Not that she looks like she’s going anywhere just yet. But will she still be here next November or December when winter closes in on us again? Probably not.

Yep, I’m a happy girl.

So for now I toss her a snowball. I watch her twirl in happiness. And I take pictures to save the moment.

Our girl.

Because each day is a gift, and I’ll want to unwrap this one again some day.

Enough pictures already, mama!


On a rainy day

What do you do when it’s a cold rainy day, when the rain never stops falling and everything seems to be grey and soggy? Well, you go out and take pictures! Of course.

So here’s the story of the tree branch…first noticed when I was taking Katie out on a walk up the street. I noticed the horizontal row of raindrops on the tree in our front yard. It looked interesting.

Hmmmmm, that could be interesting.

So when we got home I put her inside and grabbed the camera. Katie, of course, wanted to go back out too. Because if mama has her camera, surely Katie herself would be the subject. And there’s that one shot, one treat clause in her contract.

Silly girl.

Not quite what I was imagining.

I took her with me anyway, because she asked nicely, even though I knew it would be harder to capture those raindrops with her. And it was. Cars going by, sniffing, tugging on her leash, all of it caused me to stop doing what I was doing. Which was trying to focus on the drops of water.

I eventually just put her leash under my foot.

Still an especially noisy truck was coming, and I had to stop once again and pick her up, she squirming, me grumbling under my breath. Especially when I slipped in some poo that somehow I had missed while cleaning up the yard earlier in the day.

Yep, it wasn’t easy. But this is what I was looking for.
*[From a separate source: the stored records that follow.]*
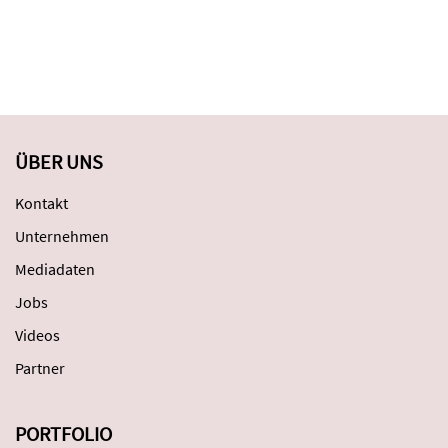
ÜBER UNS
Kontakt
Unternehmen
Mediadaten
Jobs
Videos
Partner
PORTFOLIO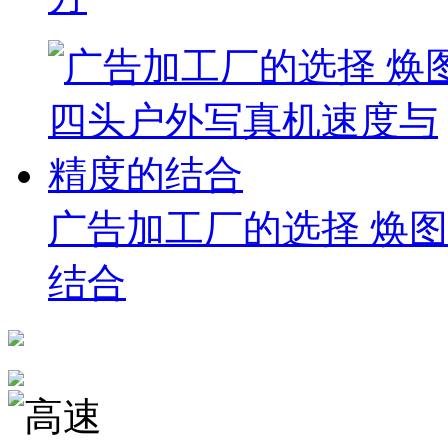
广告加工厂的选择 焕
结合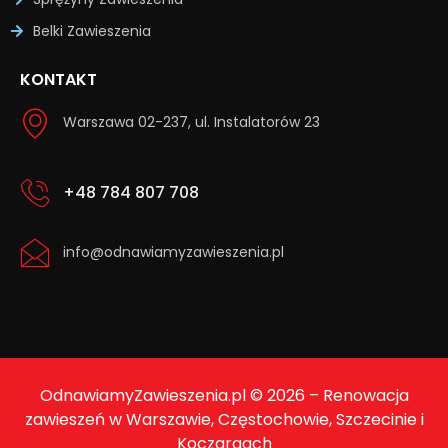
Belki Zawieszenia
KONTAKT
Warszawa 02-237, ul. Instalatorów 23
+48 784 807 708
info@odnawiamyzawieszenia.pl
OdnawiamyZawieszenia.pl © 2026 – Renowacja
zawieszeń w Warszawie, Częstochowie, Szczecinie i
Koczargach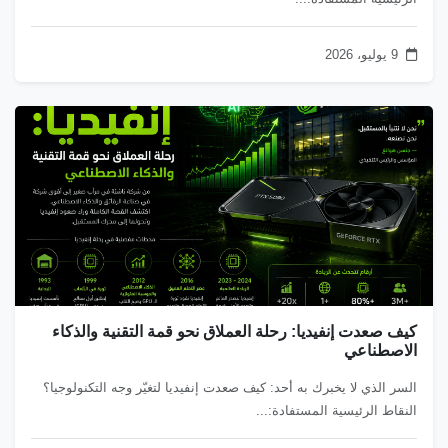
9 يوليو، 2026
كيف صعدت إنفيديا: رحلة العملاق نحو قمة التقنية والذكاء
الاصطناعي
السر الذي لا يخبرك به أحد: كيف صعدت إنفيديا لتغيّر وجه التكنولوجيا؟
النقاط الرئيسية المستفادة:...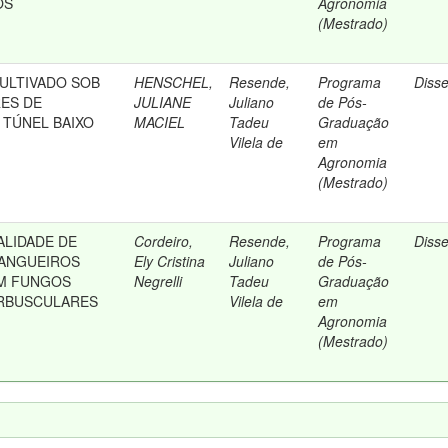
OS
Agronomia
(Mestrado)
ULTIVADO SOB
HENSCHEL,
Resende,
Programa
Diss
ES DE
JULIANE
Juliano
de Pós-
TÚNEL BAIXO
MACIEL
Tadeu
Graduação
Vilela de
em
Agronomia
(Mestrado)
LIDADE DE
Cordeiro,
Resende,
Programa
Diss
ANGUEIROS
Ely Cristina
Juliano
de Pós-
M FUNGOS
Negrelli
Tadeu
Graduação
ARBUSCULARES
Vilela de
em
Agronomia
(Mestrado)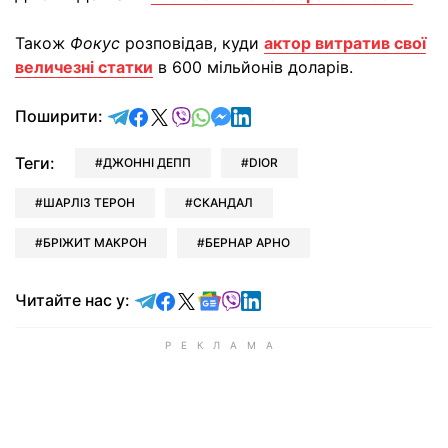
Також
Фокус
розповідав, куди
актор витратив свої
величезні статки
в 600 мільйонів доларів.
відправити у Telegram
поділитись у Facebook
поділитись у X
відправити у Viber
відправити у Whatsapp
відправити у Messenger
відправити у LinkedIn
Поширити:
Теги:
ДЖОННІ ДЕПП
DIOR
ШАРЛІЗ ТЕРОН
СКАНДАЛ
БРІЖИТ МАКРОН
БЕРНАР АРНО
Читайте у Telegram
Читайте у Facebook
Читайте у X
Читайте у Google news
Читайте у Viber
Читайте у LinkedIn
Читайте нас у: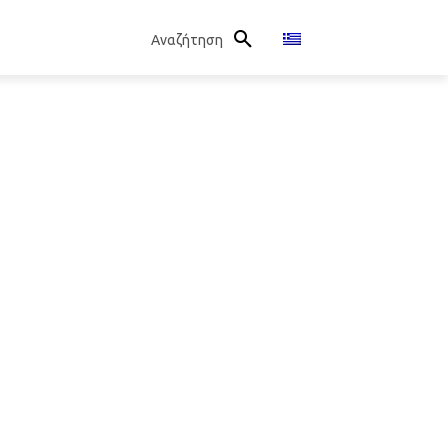
Αναζήτηση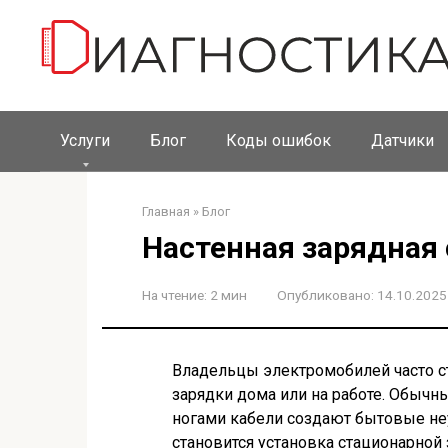
Перейти
к
контенту
Услуги
Блог
Коды ошибок
Датчики
Главная
»
Блог
Настенная зарядная
На чтение:
2 мин
Опубликовано:
14.10.2025
Владельцы электромобилей часто с
зарядки дома или на работе. Обычн
ногами кабели создают бытовые не
становится установка стационарной 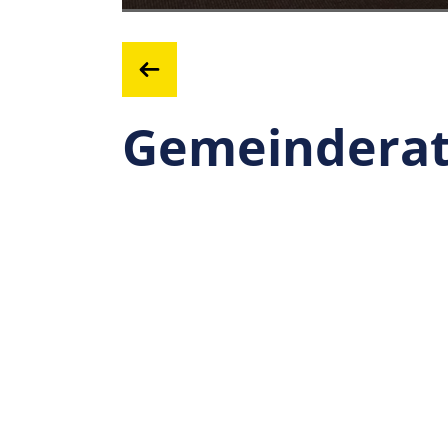
Gemeinderat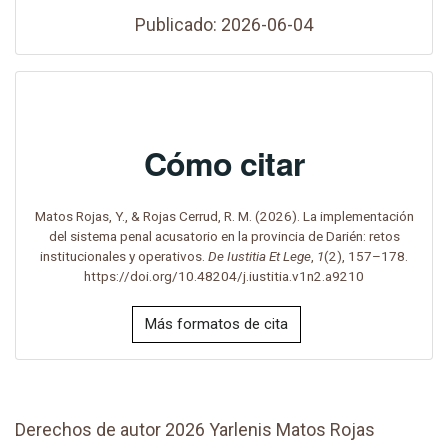
Publicado: 2026-06-04
Cómo citar
Matos Rojas, Y., & Rojas Cerrud, R. M. (2026). La implementación
del sistema penal acusatorio en la provincia de Darién: retos
institucionales y operativos.
De Iustitia Et Lege
,
1
(2), 157–178.
https://doi.org/10.48204/j.iustitia.v1n2.a9210
Más formatos de cita
Derechos de autor 2026 Yarlenis Matos Rojas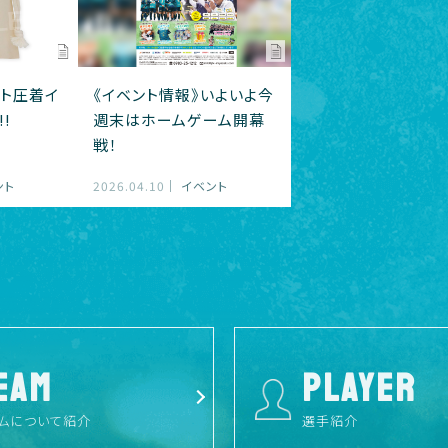
ト圧着イ
《イベント情報》いよいよ今
!
週末はホームゲーム開幕
戦！
ント
2026.04.10
イベント
EAM
PLAYER
ムについて紹介
選手紹介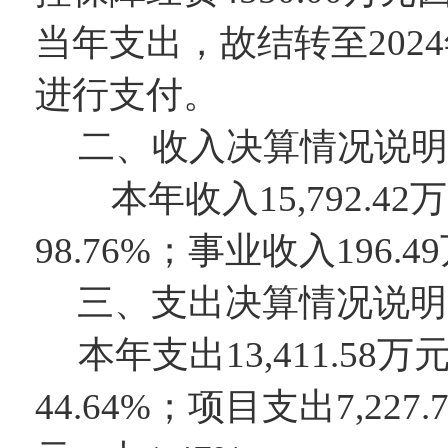
当年支出，故结转至
20
进行支付。
二、收入决算情况说明
本年收入
15,792.42
万
98.76
%；事业收入
196.49
三、支出决算情况说明
本年支出
13,411.58
万
44.64
%；项目支出
7,227.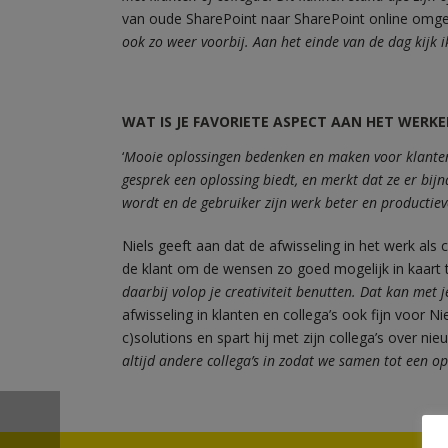
van oude SharePoint naar SharePoint online omgev
ook zo weer voorbij. Aan het einde van de dag kijk 
WAT IS JE FAVORIETE ASPECT AAN HET WERK
‘
Mooie oplossingen bedenken en maken voor klanten. He
gesprek een oplossing biedt, en merkt dat ze er bi
wordt en de gebruiker zijn werk beter en productieve
Niels geeft aan dat de afwisseling in het werk als c
de klant om de wensen zo goed mogelijk in kaart te 
daarbij volop je creativiteit benutten. Dat kan met 
afwisseling in klanten en collega’s ook fijn voor Ni
c)solutions en spart hij met zijn collega’s over nie
altijd andere collega’s in zodat we samen tot een o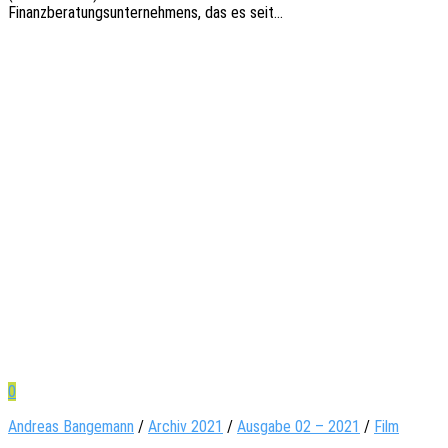
Finanz­be­ra­tungs­un­ter­neh­mens, das es seit…
0
Andreas Bangemann
/
Archiv 2021
/
Ausgabe 02 – 2021
/
Film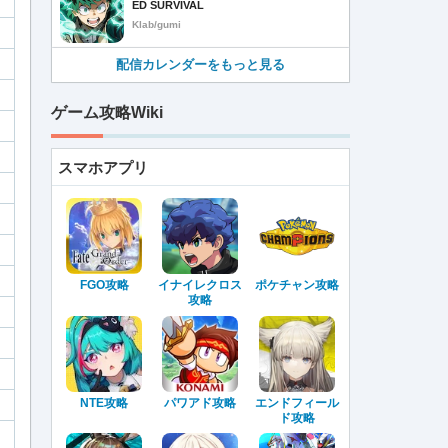
ED SURVIVAL
Klab/gumi
配信カレンダーをもっと見る
ゲーム攻略Wiki
スマホアプリ
FGO攻略
イナイレクロス
ポケチャン攻略
攻略
NTE攻略
パワアド攻略
エンドフィール
ド攻略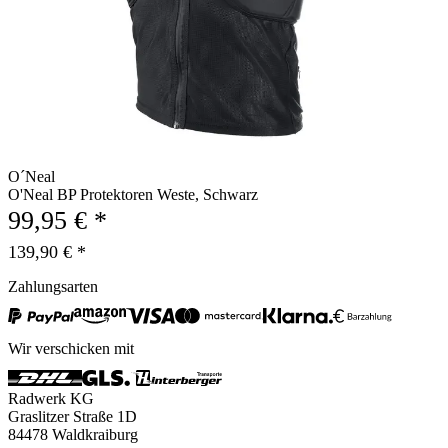
O´Neal
O'Neal BP Protektoren Weste, Schwarz
99,95 € *
139,90 € *
Zahlungsarten
Wir verschicken mit
Radwerk KG
Graslitzer Straße 1D
84478 Waldkraiburg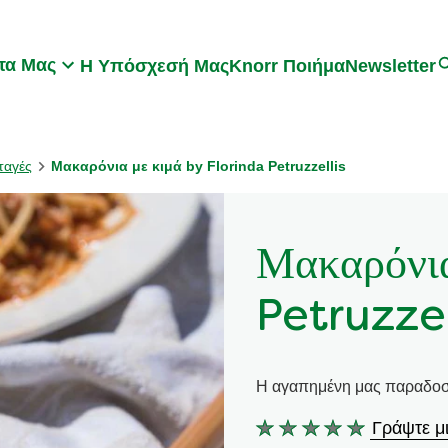
Search
τα Μας
Η Υπόσχεσή Μας
Knorr Ποιήμα
Newsletter
ταγές
Μακαρόνια με κιμά by Florinda Petruzzellis
Μακαρόνια
Petruzzel
Η αγαπημένη μας παραδοσια
Γράψτε μι
Δεν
Our world, captured upside down in each drop.

For me, it was worth the soggy coat, soggy dog, poo on the shoe and cold rain down my neck. But I’m sure hoping for sunshine tomorrow.


Descent of the cardinals (and their friends).

I interrupt my eagle search to bring you this morning’s craziness right here at home. We’re getting a light snow. It’s cold. Katie and I were napping as the early morning light began to invade our dreams.

“Come on over, there’s plenty for everybody!”

I glanced outside and was both amazed and guilty as I saw birds all over the empty feeders, searching frantically for something, anything, to eat.

“Hey! Can we get a little water over here?”

Stuffing my naked feet into an old pair of sneakers, and throwing on a sweatshirt, not slowing for a coat, gloves or boots, I ran outside. Katie waited in the comfort of her palace, watching me intently.

“I think this lady serves the best oilers in town.”

My freezing fingers fumbled with the seed bin lid. The birds stayed close, not flying to their usual safe places, sitting on the deck, in the honeysuckle bush, the beech tree, hovering around my head.

They were too hungry to be afraid.

“Don’t judge me, I’m having a bad hair day.”

I filled the thistle feeder, the oiler feeders, the suet cage and then spread seed along the railing so that all of them could eat without having to wait their turns.

“I think I’ll head over to the quieter thistle feeder. These cardinals are crazy”

And they did. And in return they let me take their pictures.

“Yep, she puts on a great spread. She was a little late today, but it was worth the wait.”

I’d say it was a even exchange.

“I heard there was a ‘one shot, one treat’ rule around here. I already gave you my one shot.”